* _Assigned task_: Among the lines below, which ones contain the word "메타세쿼이아"? Copy every such line.

* _Supplied entries_:

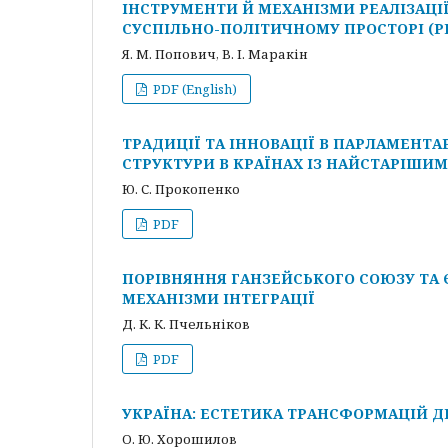
ІНСТРУМЕНТИ Й МЕХАНІЗМИ РЕАЛІЗАЦІ
СУСПІЛЬНО-ПОЛІТИЧНОМУ ПРОСТОРІ (
Я. М. Попович, В. І. Маракін
PDF (English)
ТРАДИЦІЇ ТА ІННОВАЦІЇ В ПАРЛАМЕНТ
СТРУКТУРИ В КРАЇНАХ ІЗ НАЙСТАРІШ
Ю. С. Прокопенкo
PDF
ПОРІВНЯННЯ ГАНЗЕЙСЬКОГО СОЮЗУ ТА 
МЕХАНІЗМИ ІНТЕГРАЦІЇ
Д. К. К. Пчельніков
PDF
УКРАЇНА: ЕСТЕТИКА ТРАНСФОРМАЦІЙ Д
О. Ю. Хорошилов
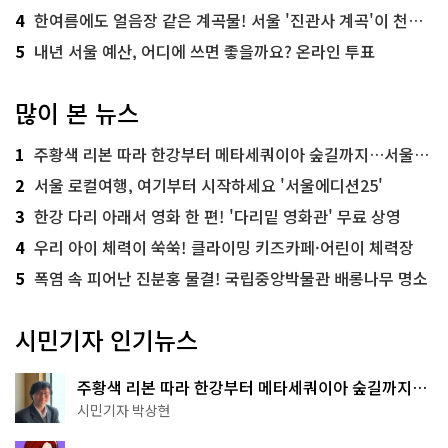
4
한여름에도 얼음장 같은 계곡물! 서울 '진관사 계곡'이 천국이네~
5
내년 서울 예산, 어디에 쓰면 좋을까요? 온라인 투표
많이 본 뉴스
1
주황색 리본 따라 한강부터 메타세쿼이아 숲길까지…서울둘레길 15코스
2
서울 로컬여행, 여기부터 시작하세요 '서울에디션25'
3
한강 다리 아래서 영화 한 편! '다리밑 영화관' 무료 상영
4
우리 아이 체력이 쑥쑥! 클라이밍 키즈카페·어린이 체력장
5
폭염 속 피어난 진분홍 물결! 국립중앙박물관 배롱나무 명소
시민기자 인기뉴스
주황색 리본 따라 한강부터 메타세쿼이아 숲길까지…
서울둘레길 15코스
시민기자 박상현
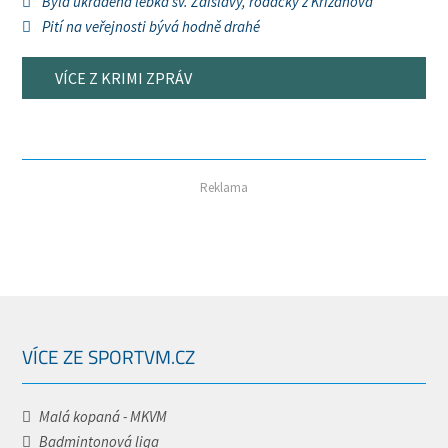
Byla ukradena lebka sv. Zdislavy, rodačky z Křižanova
Pití na veřejnosti bývá hodně drahé
VÍCE Z KRIMI ZPRÁV
Reklama
VÍCE ZE SPORTVM.CZ
Malá kopaná - MKVM
Badmintonová liga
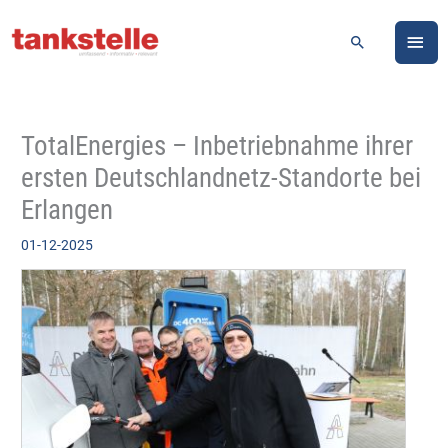
Zum
HA
Inhalt
Suchen
springen
TotalEnergies – Inbetriebnahme ihrer
ersten Deutschlandnetz-Standorte bei
Erlangen
01-12-2025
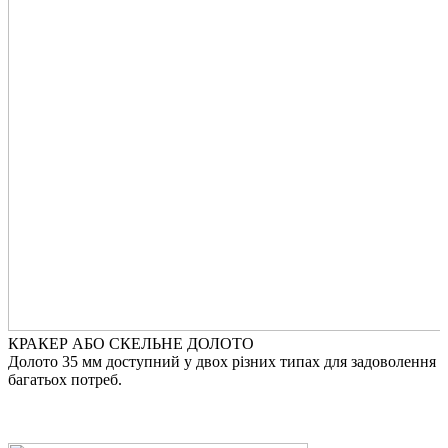
КРАКЕР АБО СКЕЛЬНЕ ДОЛОТО
Долото 35 мм доступний у двох різних типах для задоволення
З
багатьох потреб.
я
з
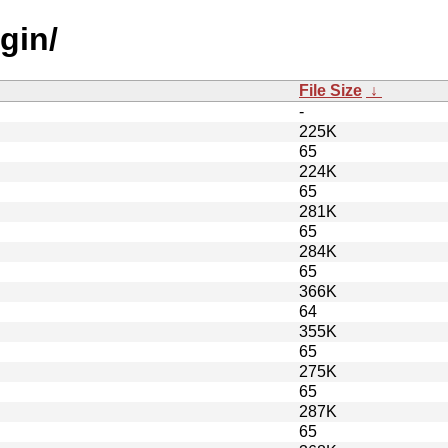
gin/
File Size
↓
-
225K
65
224K
65
281K
65
284K
65
366K
64
355K
65
275K
65
287K
65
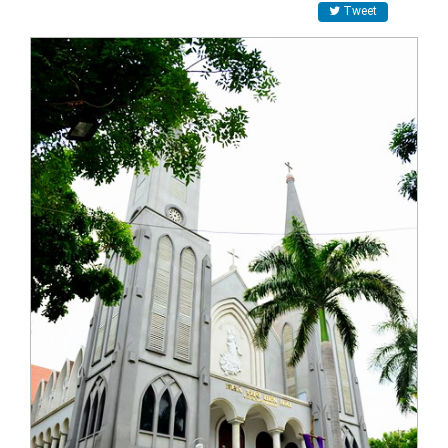
Tweet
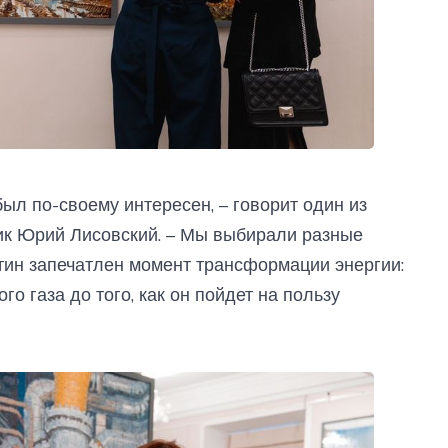
был по-своему интересен, – говорит один из
ник Юрий Лисовский. – Мы выбирали разные
ртин запечатлен момент трансформации энергии:
о газа до того, как он пойдет на пользу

* _Response_:
주황색 리본 따라 한강부터 메타세쿼이아 숲길까지…서울둘레길 15코스
주황색 리본 따라 한강부터 메타세쿼이아 숲길까지…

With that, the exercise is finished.